To draw up a working perspective for our present purpose, musical texture can be loosely regarded as any integration of distinct sound sources and materials in a musical sound structure. All non-monodic music, therefore, will possess texture in some form or another. The instances of texture which will be of most interest in this discussion are those particularly complex rhythmic, contrapuntal and harmonic passages in which global qualities of sound structure such as "density" and "stratification" are of primary musical interest (as opposed to isolated contrapuntal, rhythmic or harmonic effects). The visual/ spatial analogy will be explored in the course of this discussion as a theoretical means for describing and analyzing textural effects in music, many of which bear more than a superficial resemblance to global textural effects in vision. The spatialization of musical images has traditionally involved a translation of the vertical/horizontal space into musical pitch and time. This remains a useful theoretical point in the analogy since perceptual association of musical entities via proximity in pitch and time is similar to the visual association of objects in two dimensional space. To this can be added the implication of distance in a sonic texture via various dynamic and timbral relations, and also the parallel phenomena of "density" in both visual and sonic fields. These are probably not the only possibilities of analogy for visual and musical phenomena, but they form a useful starting point which is particularly adaptable to a study of complex musical textures.

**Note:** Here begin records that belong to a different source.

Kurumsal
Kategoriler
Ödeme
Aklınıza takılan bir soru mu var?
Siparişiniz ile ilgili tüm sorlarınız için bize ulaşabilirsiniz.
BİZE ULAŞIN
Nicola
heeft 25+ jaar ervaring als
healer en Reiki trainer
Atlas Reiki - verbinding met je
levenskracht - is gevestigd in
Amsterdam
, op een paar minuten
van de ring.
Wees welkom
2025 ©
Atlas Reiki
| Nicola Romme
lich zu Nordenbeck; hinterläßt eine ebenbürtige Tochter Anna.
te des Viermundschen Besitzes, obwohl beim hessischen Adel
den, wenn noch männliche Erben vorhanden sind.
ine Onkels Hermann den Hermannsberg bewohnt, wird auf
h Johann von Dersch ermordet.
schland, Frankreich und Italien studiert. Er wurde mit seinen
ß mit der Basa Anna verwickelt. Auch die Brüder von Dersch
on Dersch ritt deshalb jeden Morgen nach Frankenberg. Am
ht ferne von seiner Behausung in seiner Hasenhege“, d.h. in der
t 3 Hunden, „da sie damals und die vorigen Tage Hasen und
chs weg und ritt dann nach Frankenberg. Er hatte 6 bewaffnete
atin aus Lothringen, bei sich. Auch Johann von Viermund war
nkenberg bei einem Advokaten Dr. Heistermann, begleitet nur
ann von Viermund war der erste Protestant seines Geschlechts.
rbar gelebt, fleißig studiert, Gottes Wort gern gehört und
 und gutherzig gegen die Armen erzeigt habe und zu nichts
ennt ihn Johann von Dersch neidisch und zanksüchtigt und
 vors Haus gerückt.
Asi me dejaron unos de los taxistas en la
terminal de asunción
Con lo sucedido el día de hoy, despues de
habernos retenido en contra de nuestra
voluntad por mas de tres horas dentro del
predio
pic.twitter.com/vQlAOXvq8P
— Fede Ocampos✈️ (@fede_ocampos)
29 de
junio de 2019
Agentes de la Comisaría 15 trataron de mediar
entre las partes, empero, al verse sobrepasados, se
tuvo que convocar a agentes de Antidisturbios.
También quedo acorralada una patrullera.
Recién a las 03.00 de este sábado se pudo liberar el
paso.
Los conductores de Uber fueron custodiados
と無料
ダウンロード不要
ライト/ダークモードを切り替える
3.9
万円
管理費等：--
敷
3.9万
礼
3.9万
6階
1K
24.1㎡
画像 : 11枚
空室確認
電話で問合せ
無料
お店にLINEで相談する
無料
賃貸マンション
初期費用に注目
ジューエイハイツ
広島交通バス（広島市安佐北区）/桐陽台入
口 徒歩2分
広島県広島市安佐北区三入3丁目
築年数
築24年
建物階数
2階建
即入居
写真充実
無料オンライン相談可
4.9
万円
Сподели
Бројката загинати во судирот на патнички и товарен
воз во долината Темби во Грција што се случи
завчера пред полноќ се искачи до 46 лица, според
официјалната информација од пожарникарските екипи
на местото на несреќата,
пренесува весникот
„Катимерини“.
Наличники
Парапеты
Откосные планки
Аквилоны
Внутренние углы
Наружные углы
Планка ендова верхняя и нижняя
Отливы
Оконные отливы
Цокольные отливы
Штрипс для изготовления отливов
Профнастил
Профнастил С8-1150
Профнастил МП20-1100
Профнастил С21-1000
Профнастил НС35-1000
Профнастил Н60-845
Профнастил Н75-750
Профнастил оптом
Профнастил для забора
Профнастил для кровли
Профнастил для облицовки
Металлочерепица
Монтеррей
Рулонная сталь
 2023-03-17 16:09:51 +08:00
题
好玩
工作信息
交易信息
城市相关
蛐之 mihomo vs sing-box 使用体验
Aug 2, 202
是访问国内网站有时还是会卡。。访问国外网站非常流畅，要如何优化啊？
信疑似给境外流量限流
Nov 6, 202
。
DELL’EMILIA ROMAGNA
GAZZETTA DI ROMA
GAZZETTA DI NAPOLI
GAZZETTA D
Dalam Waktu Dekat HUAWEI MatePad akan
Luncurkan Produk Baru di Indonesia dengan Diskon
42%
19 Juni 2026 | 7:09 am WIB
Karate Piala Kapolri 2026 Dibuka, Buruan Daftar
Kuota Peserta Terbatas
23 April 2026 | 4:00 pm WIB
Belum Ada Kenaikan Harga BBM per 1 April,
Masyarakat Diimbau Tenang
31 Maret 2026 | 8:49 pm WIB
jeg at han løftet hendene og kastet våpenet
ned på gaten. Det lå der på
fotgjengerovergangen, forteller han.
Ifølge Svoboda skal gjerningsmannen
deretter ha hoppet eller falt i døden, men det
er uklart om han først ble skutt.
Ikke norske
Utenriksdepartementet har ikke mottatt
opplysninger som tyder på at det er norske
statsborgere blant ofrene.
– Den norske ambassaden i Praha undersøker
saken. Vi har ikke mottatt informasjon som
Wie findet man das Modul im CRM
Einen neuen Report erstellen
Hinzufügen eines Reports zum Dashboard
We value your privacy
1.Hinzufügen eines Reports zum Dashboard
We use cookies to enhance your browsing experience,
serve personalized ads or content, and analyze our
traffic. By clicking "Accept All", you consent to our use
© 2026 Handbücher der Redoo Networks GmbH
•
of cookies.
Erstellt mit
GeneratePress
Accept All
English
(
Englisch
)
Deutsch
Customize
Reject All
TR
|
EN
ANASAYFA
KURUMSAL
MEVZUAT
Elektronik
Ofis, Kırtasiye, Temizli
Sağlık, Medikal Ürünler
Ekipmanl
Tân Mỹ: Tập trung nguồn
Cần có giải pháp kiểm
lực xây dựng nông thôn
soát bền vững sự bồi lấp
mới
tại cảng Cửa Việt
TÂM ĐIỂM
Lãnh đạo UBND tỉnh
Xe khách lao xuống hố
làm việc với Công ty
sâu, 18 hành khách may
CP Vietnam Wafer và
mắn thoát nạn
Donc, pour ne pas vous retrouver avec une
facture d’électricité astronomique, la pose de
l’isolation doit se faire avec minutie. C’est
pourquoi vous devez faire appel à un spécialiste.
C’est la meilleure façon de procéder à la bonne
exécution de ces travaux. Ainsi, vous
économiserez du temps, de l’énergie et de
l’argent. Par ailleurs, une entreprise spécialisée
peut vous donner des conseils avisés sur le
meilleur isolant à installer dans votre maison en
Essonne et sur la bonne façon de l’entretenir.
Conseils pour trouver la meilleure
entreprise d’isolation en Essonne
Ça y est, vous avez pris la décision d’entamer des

The most interesting and useful aspect
of this study for a musician, however, is the characterization of various well known global
"texture" effects in terms of the micro-structural determinants from which they are composed.
In an attempt to lend some
insight into this issue, the points of analogy between visual and musical/auditory texture will be
discussed in terms of analogous perceptual phenomena which have been observed in cognitive psychology.
Given the strong visual
orientation discussed so far in the composition of massed sonorities since the 1950's, it seems
highly likely that analogies with visual perception can be quite useful in theoretical accounts
of the perception of such musical
textures. The following discussion will explore three principal aspects of the perception of musical texture
based largely on abstractions from studies in traditional Gestalt psychology
and cognitive/perceptual psychology. Each of these areas - figure/ground relations, grouping
strategies and density discrimination, will be
reviewed separately with respect to its possible significance in
relating the perception of visual/spatial textures to the perception
of textures which can be created in the auditory/temporal dimension of music.
• This will be followed by a type of synthesis and outline of implications for further
musical/theoretical exploration.
Figure/Ground Relations
The figure/ground relationship has many readily apparent counterparts in traditionally conceived musical texture such as melody/accompaniment or the prominence of the upper line in chordal succession. Figure/ground relations are, however, highly complex and momentary in the modern massed sonorities. Howard Gardner, in an article entitled "On Figure and Texture in Esthetic Perception" presents a valuable explanation of the application of the figure/ground principle which can easily be adapted to the contemporary musical context.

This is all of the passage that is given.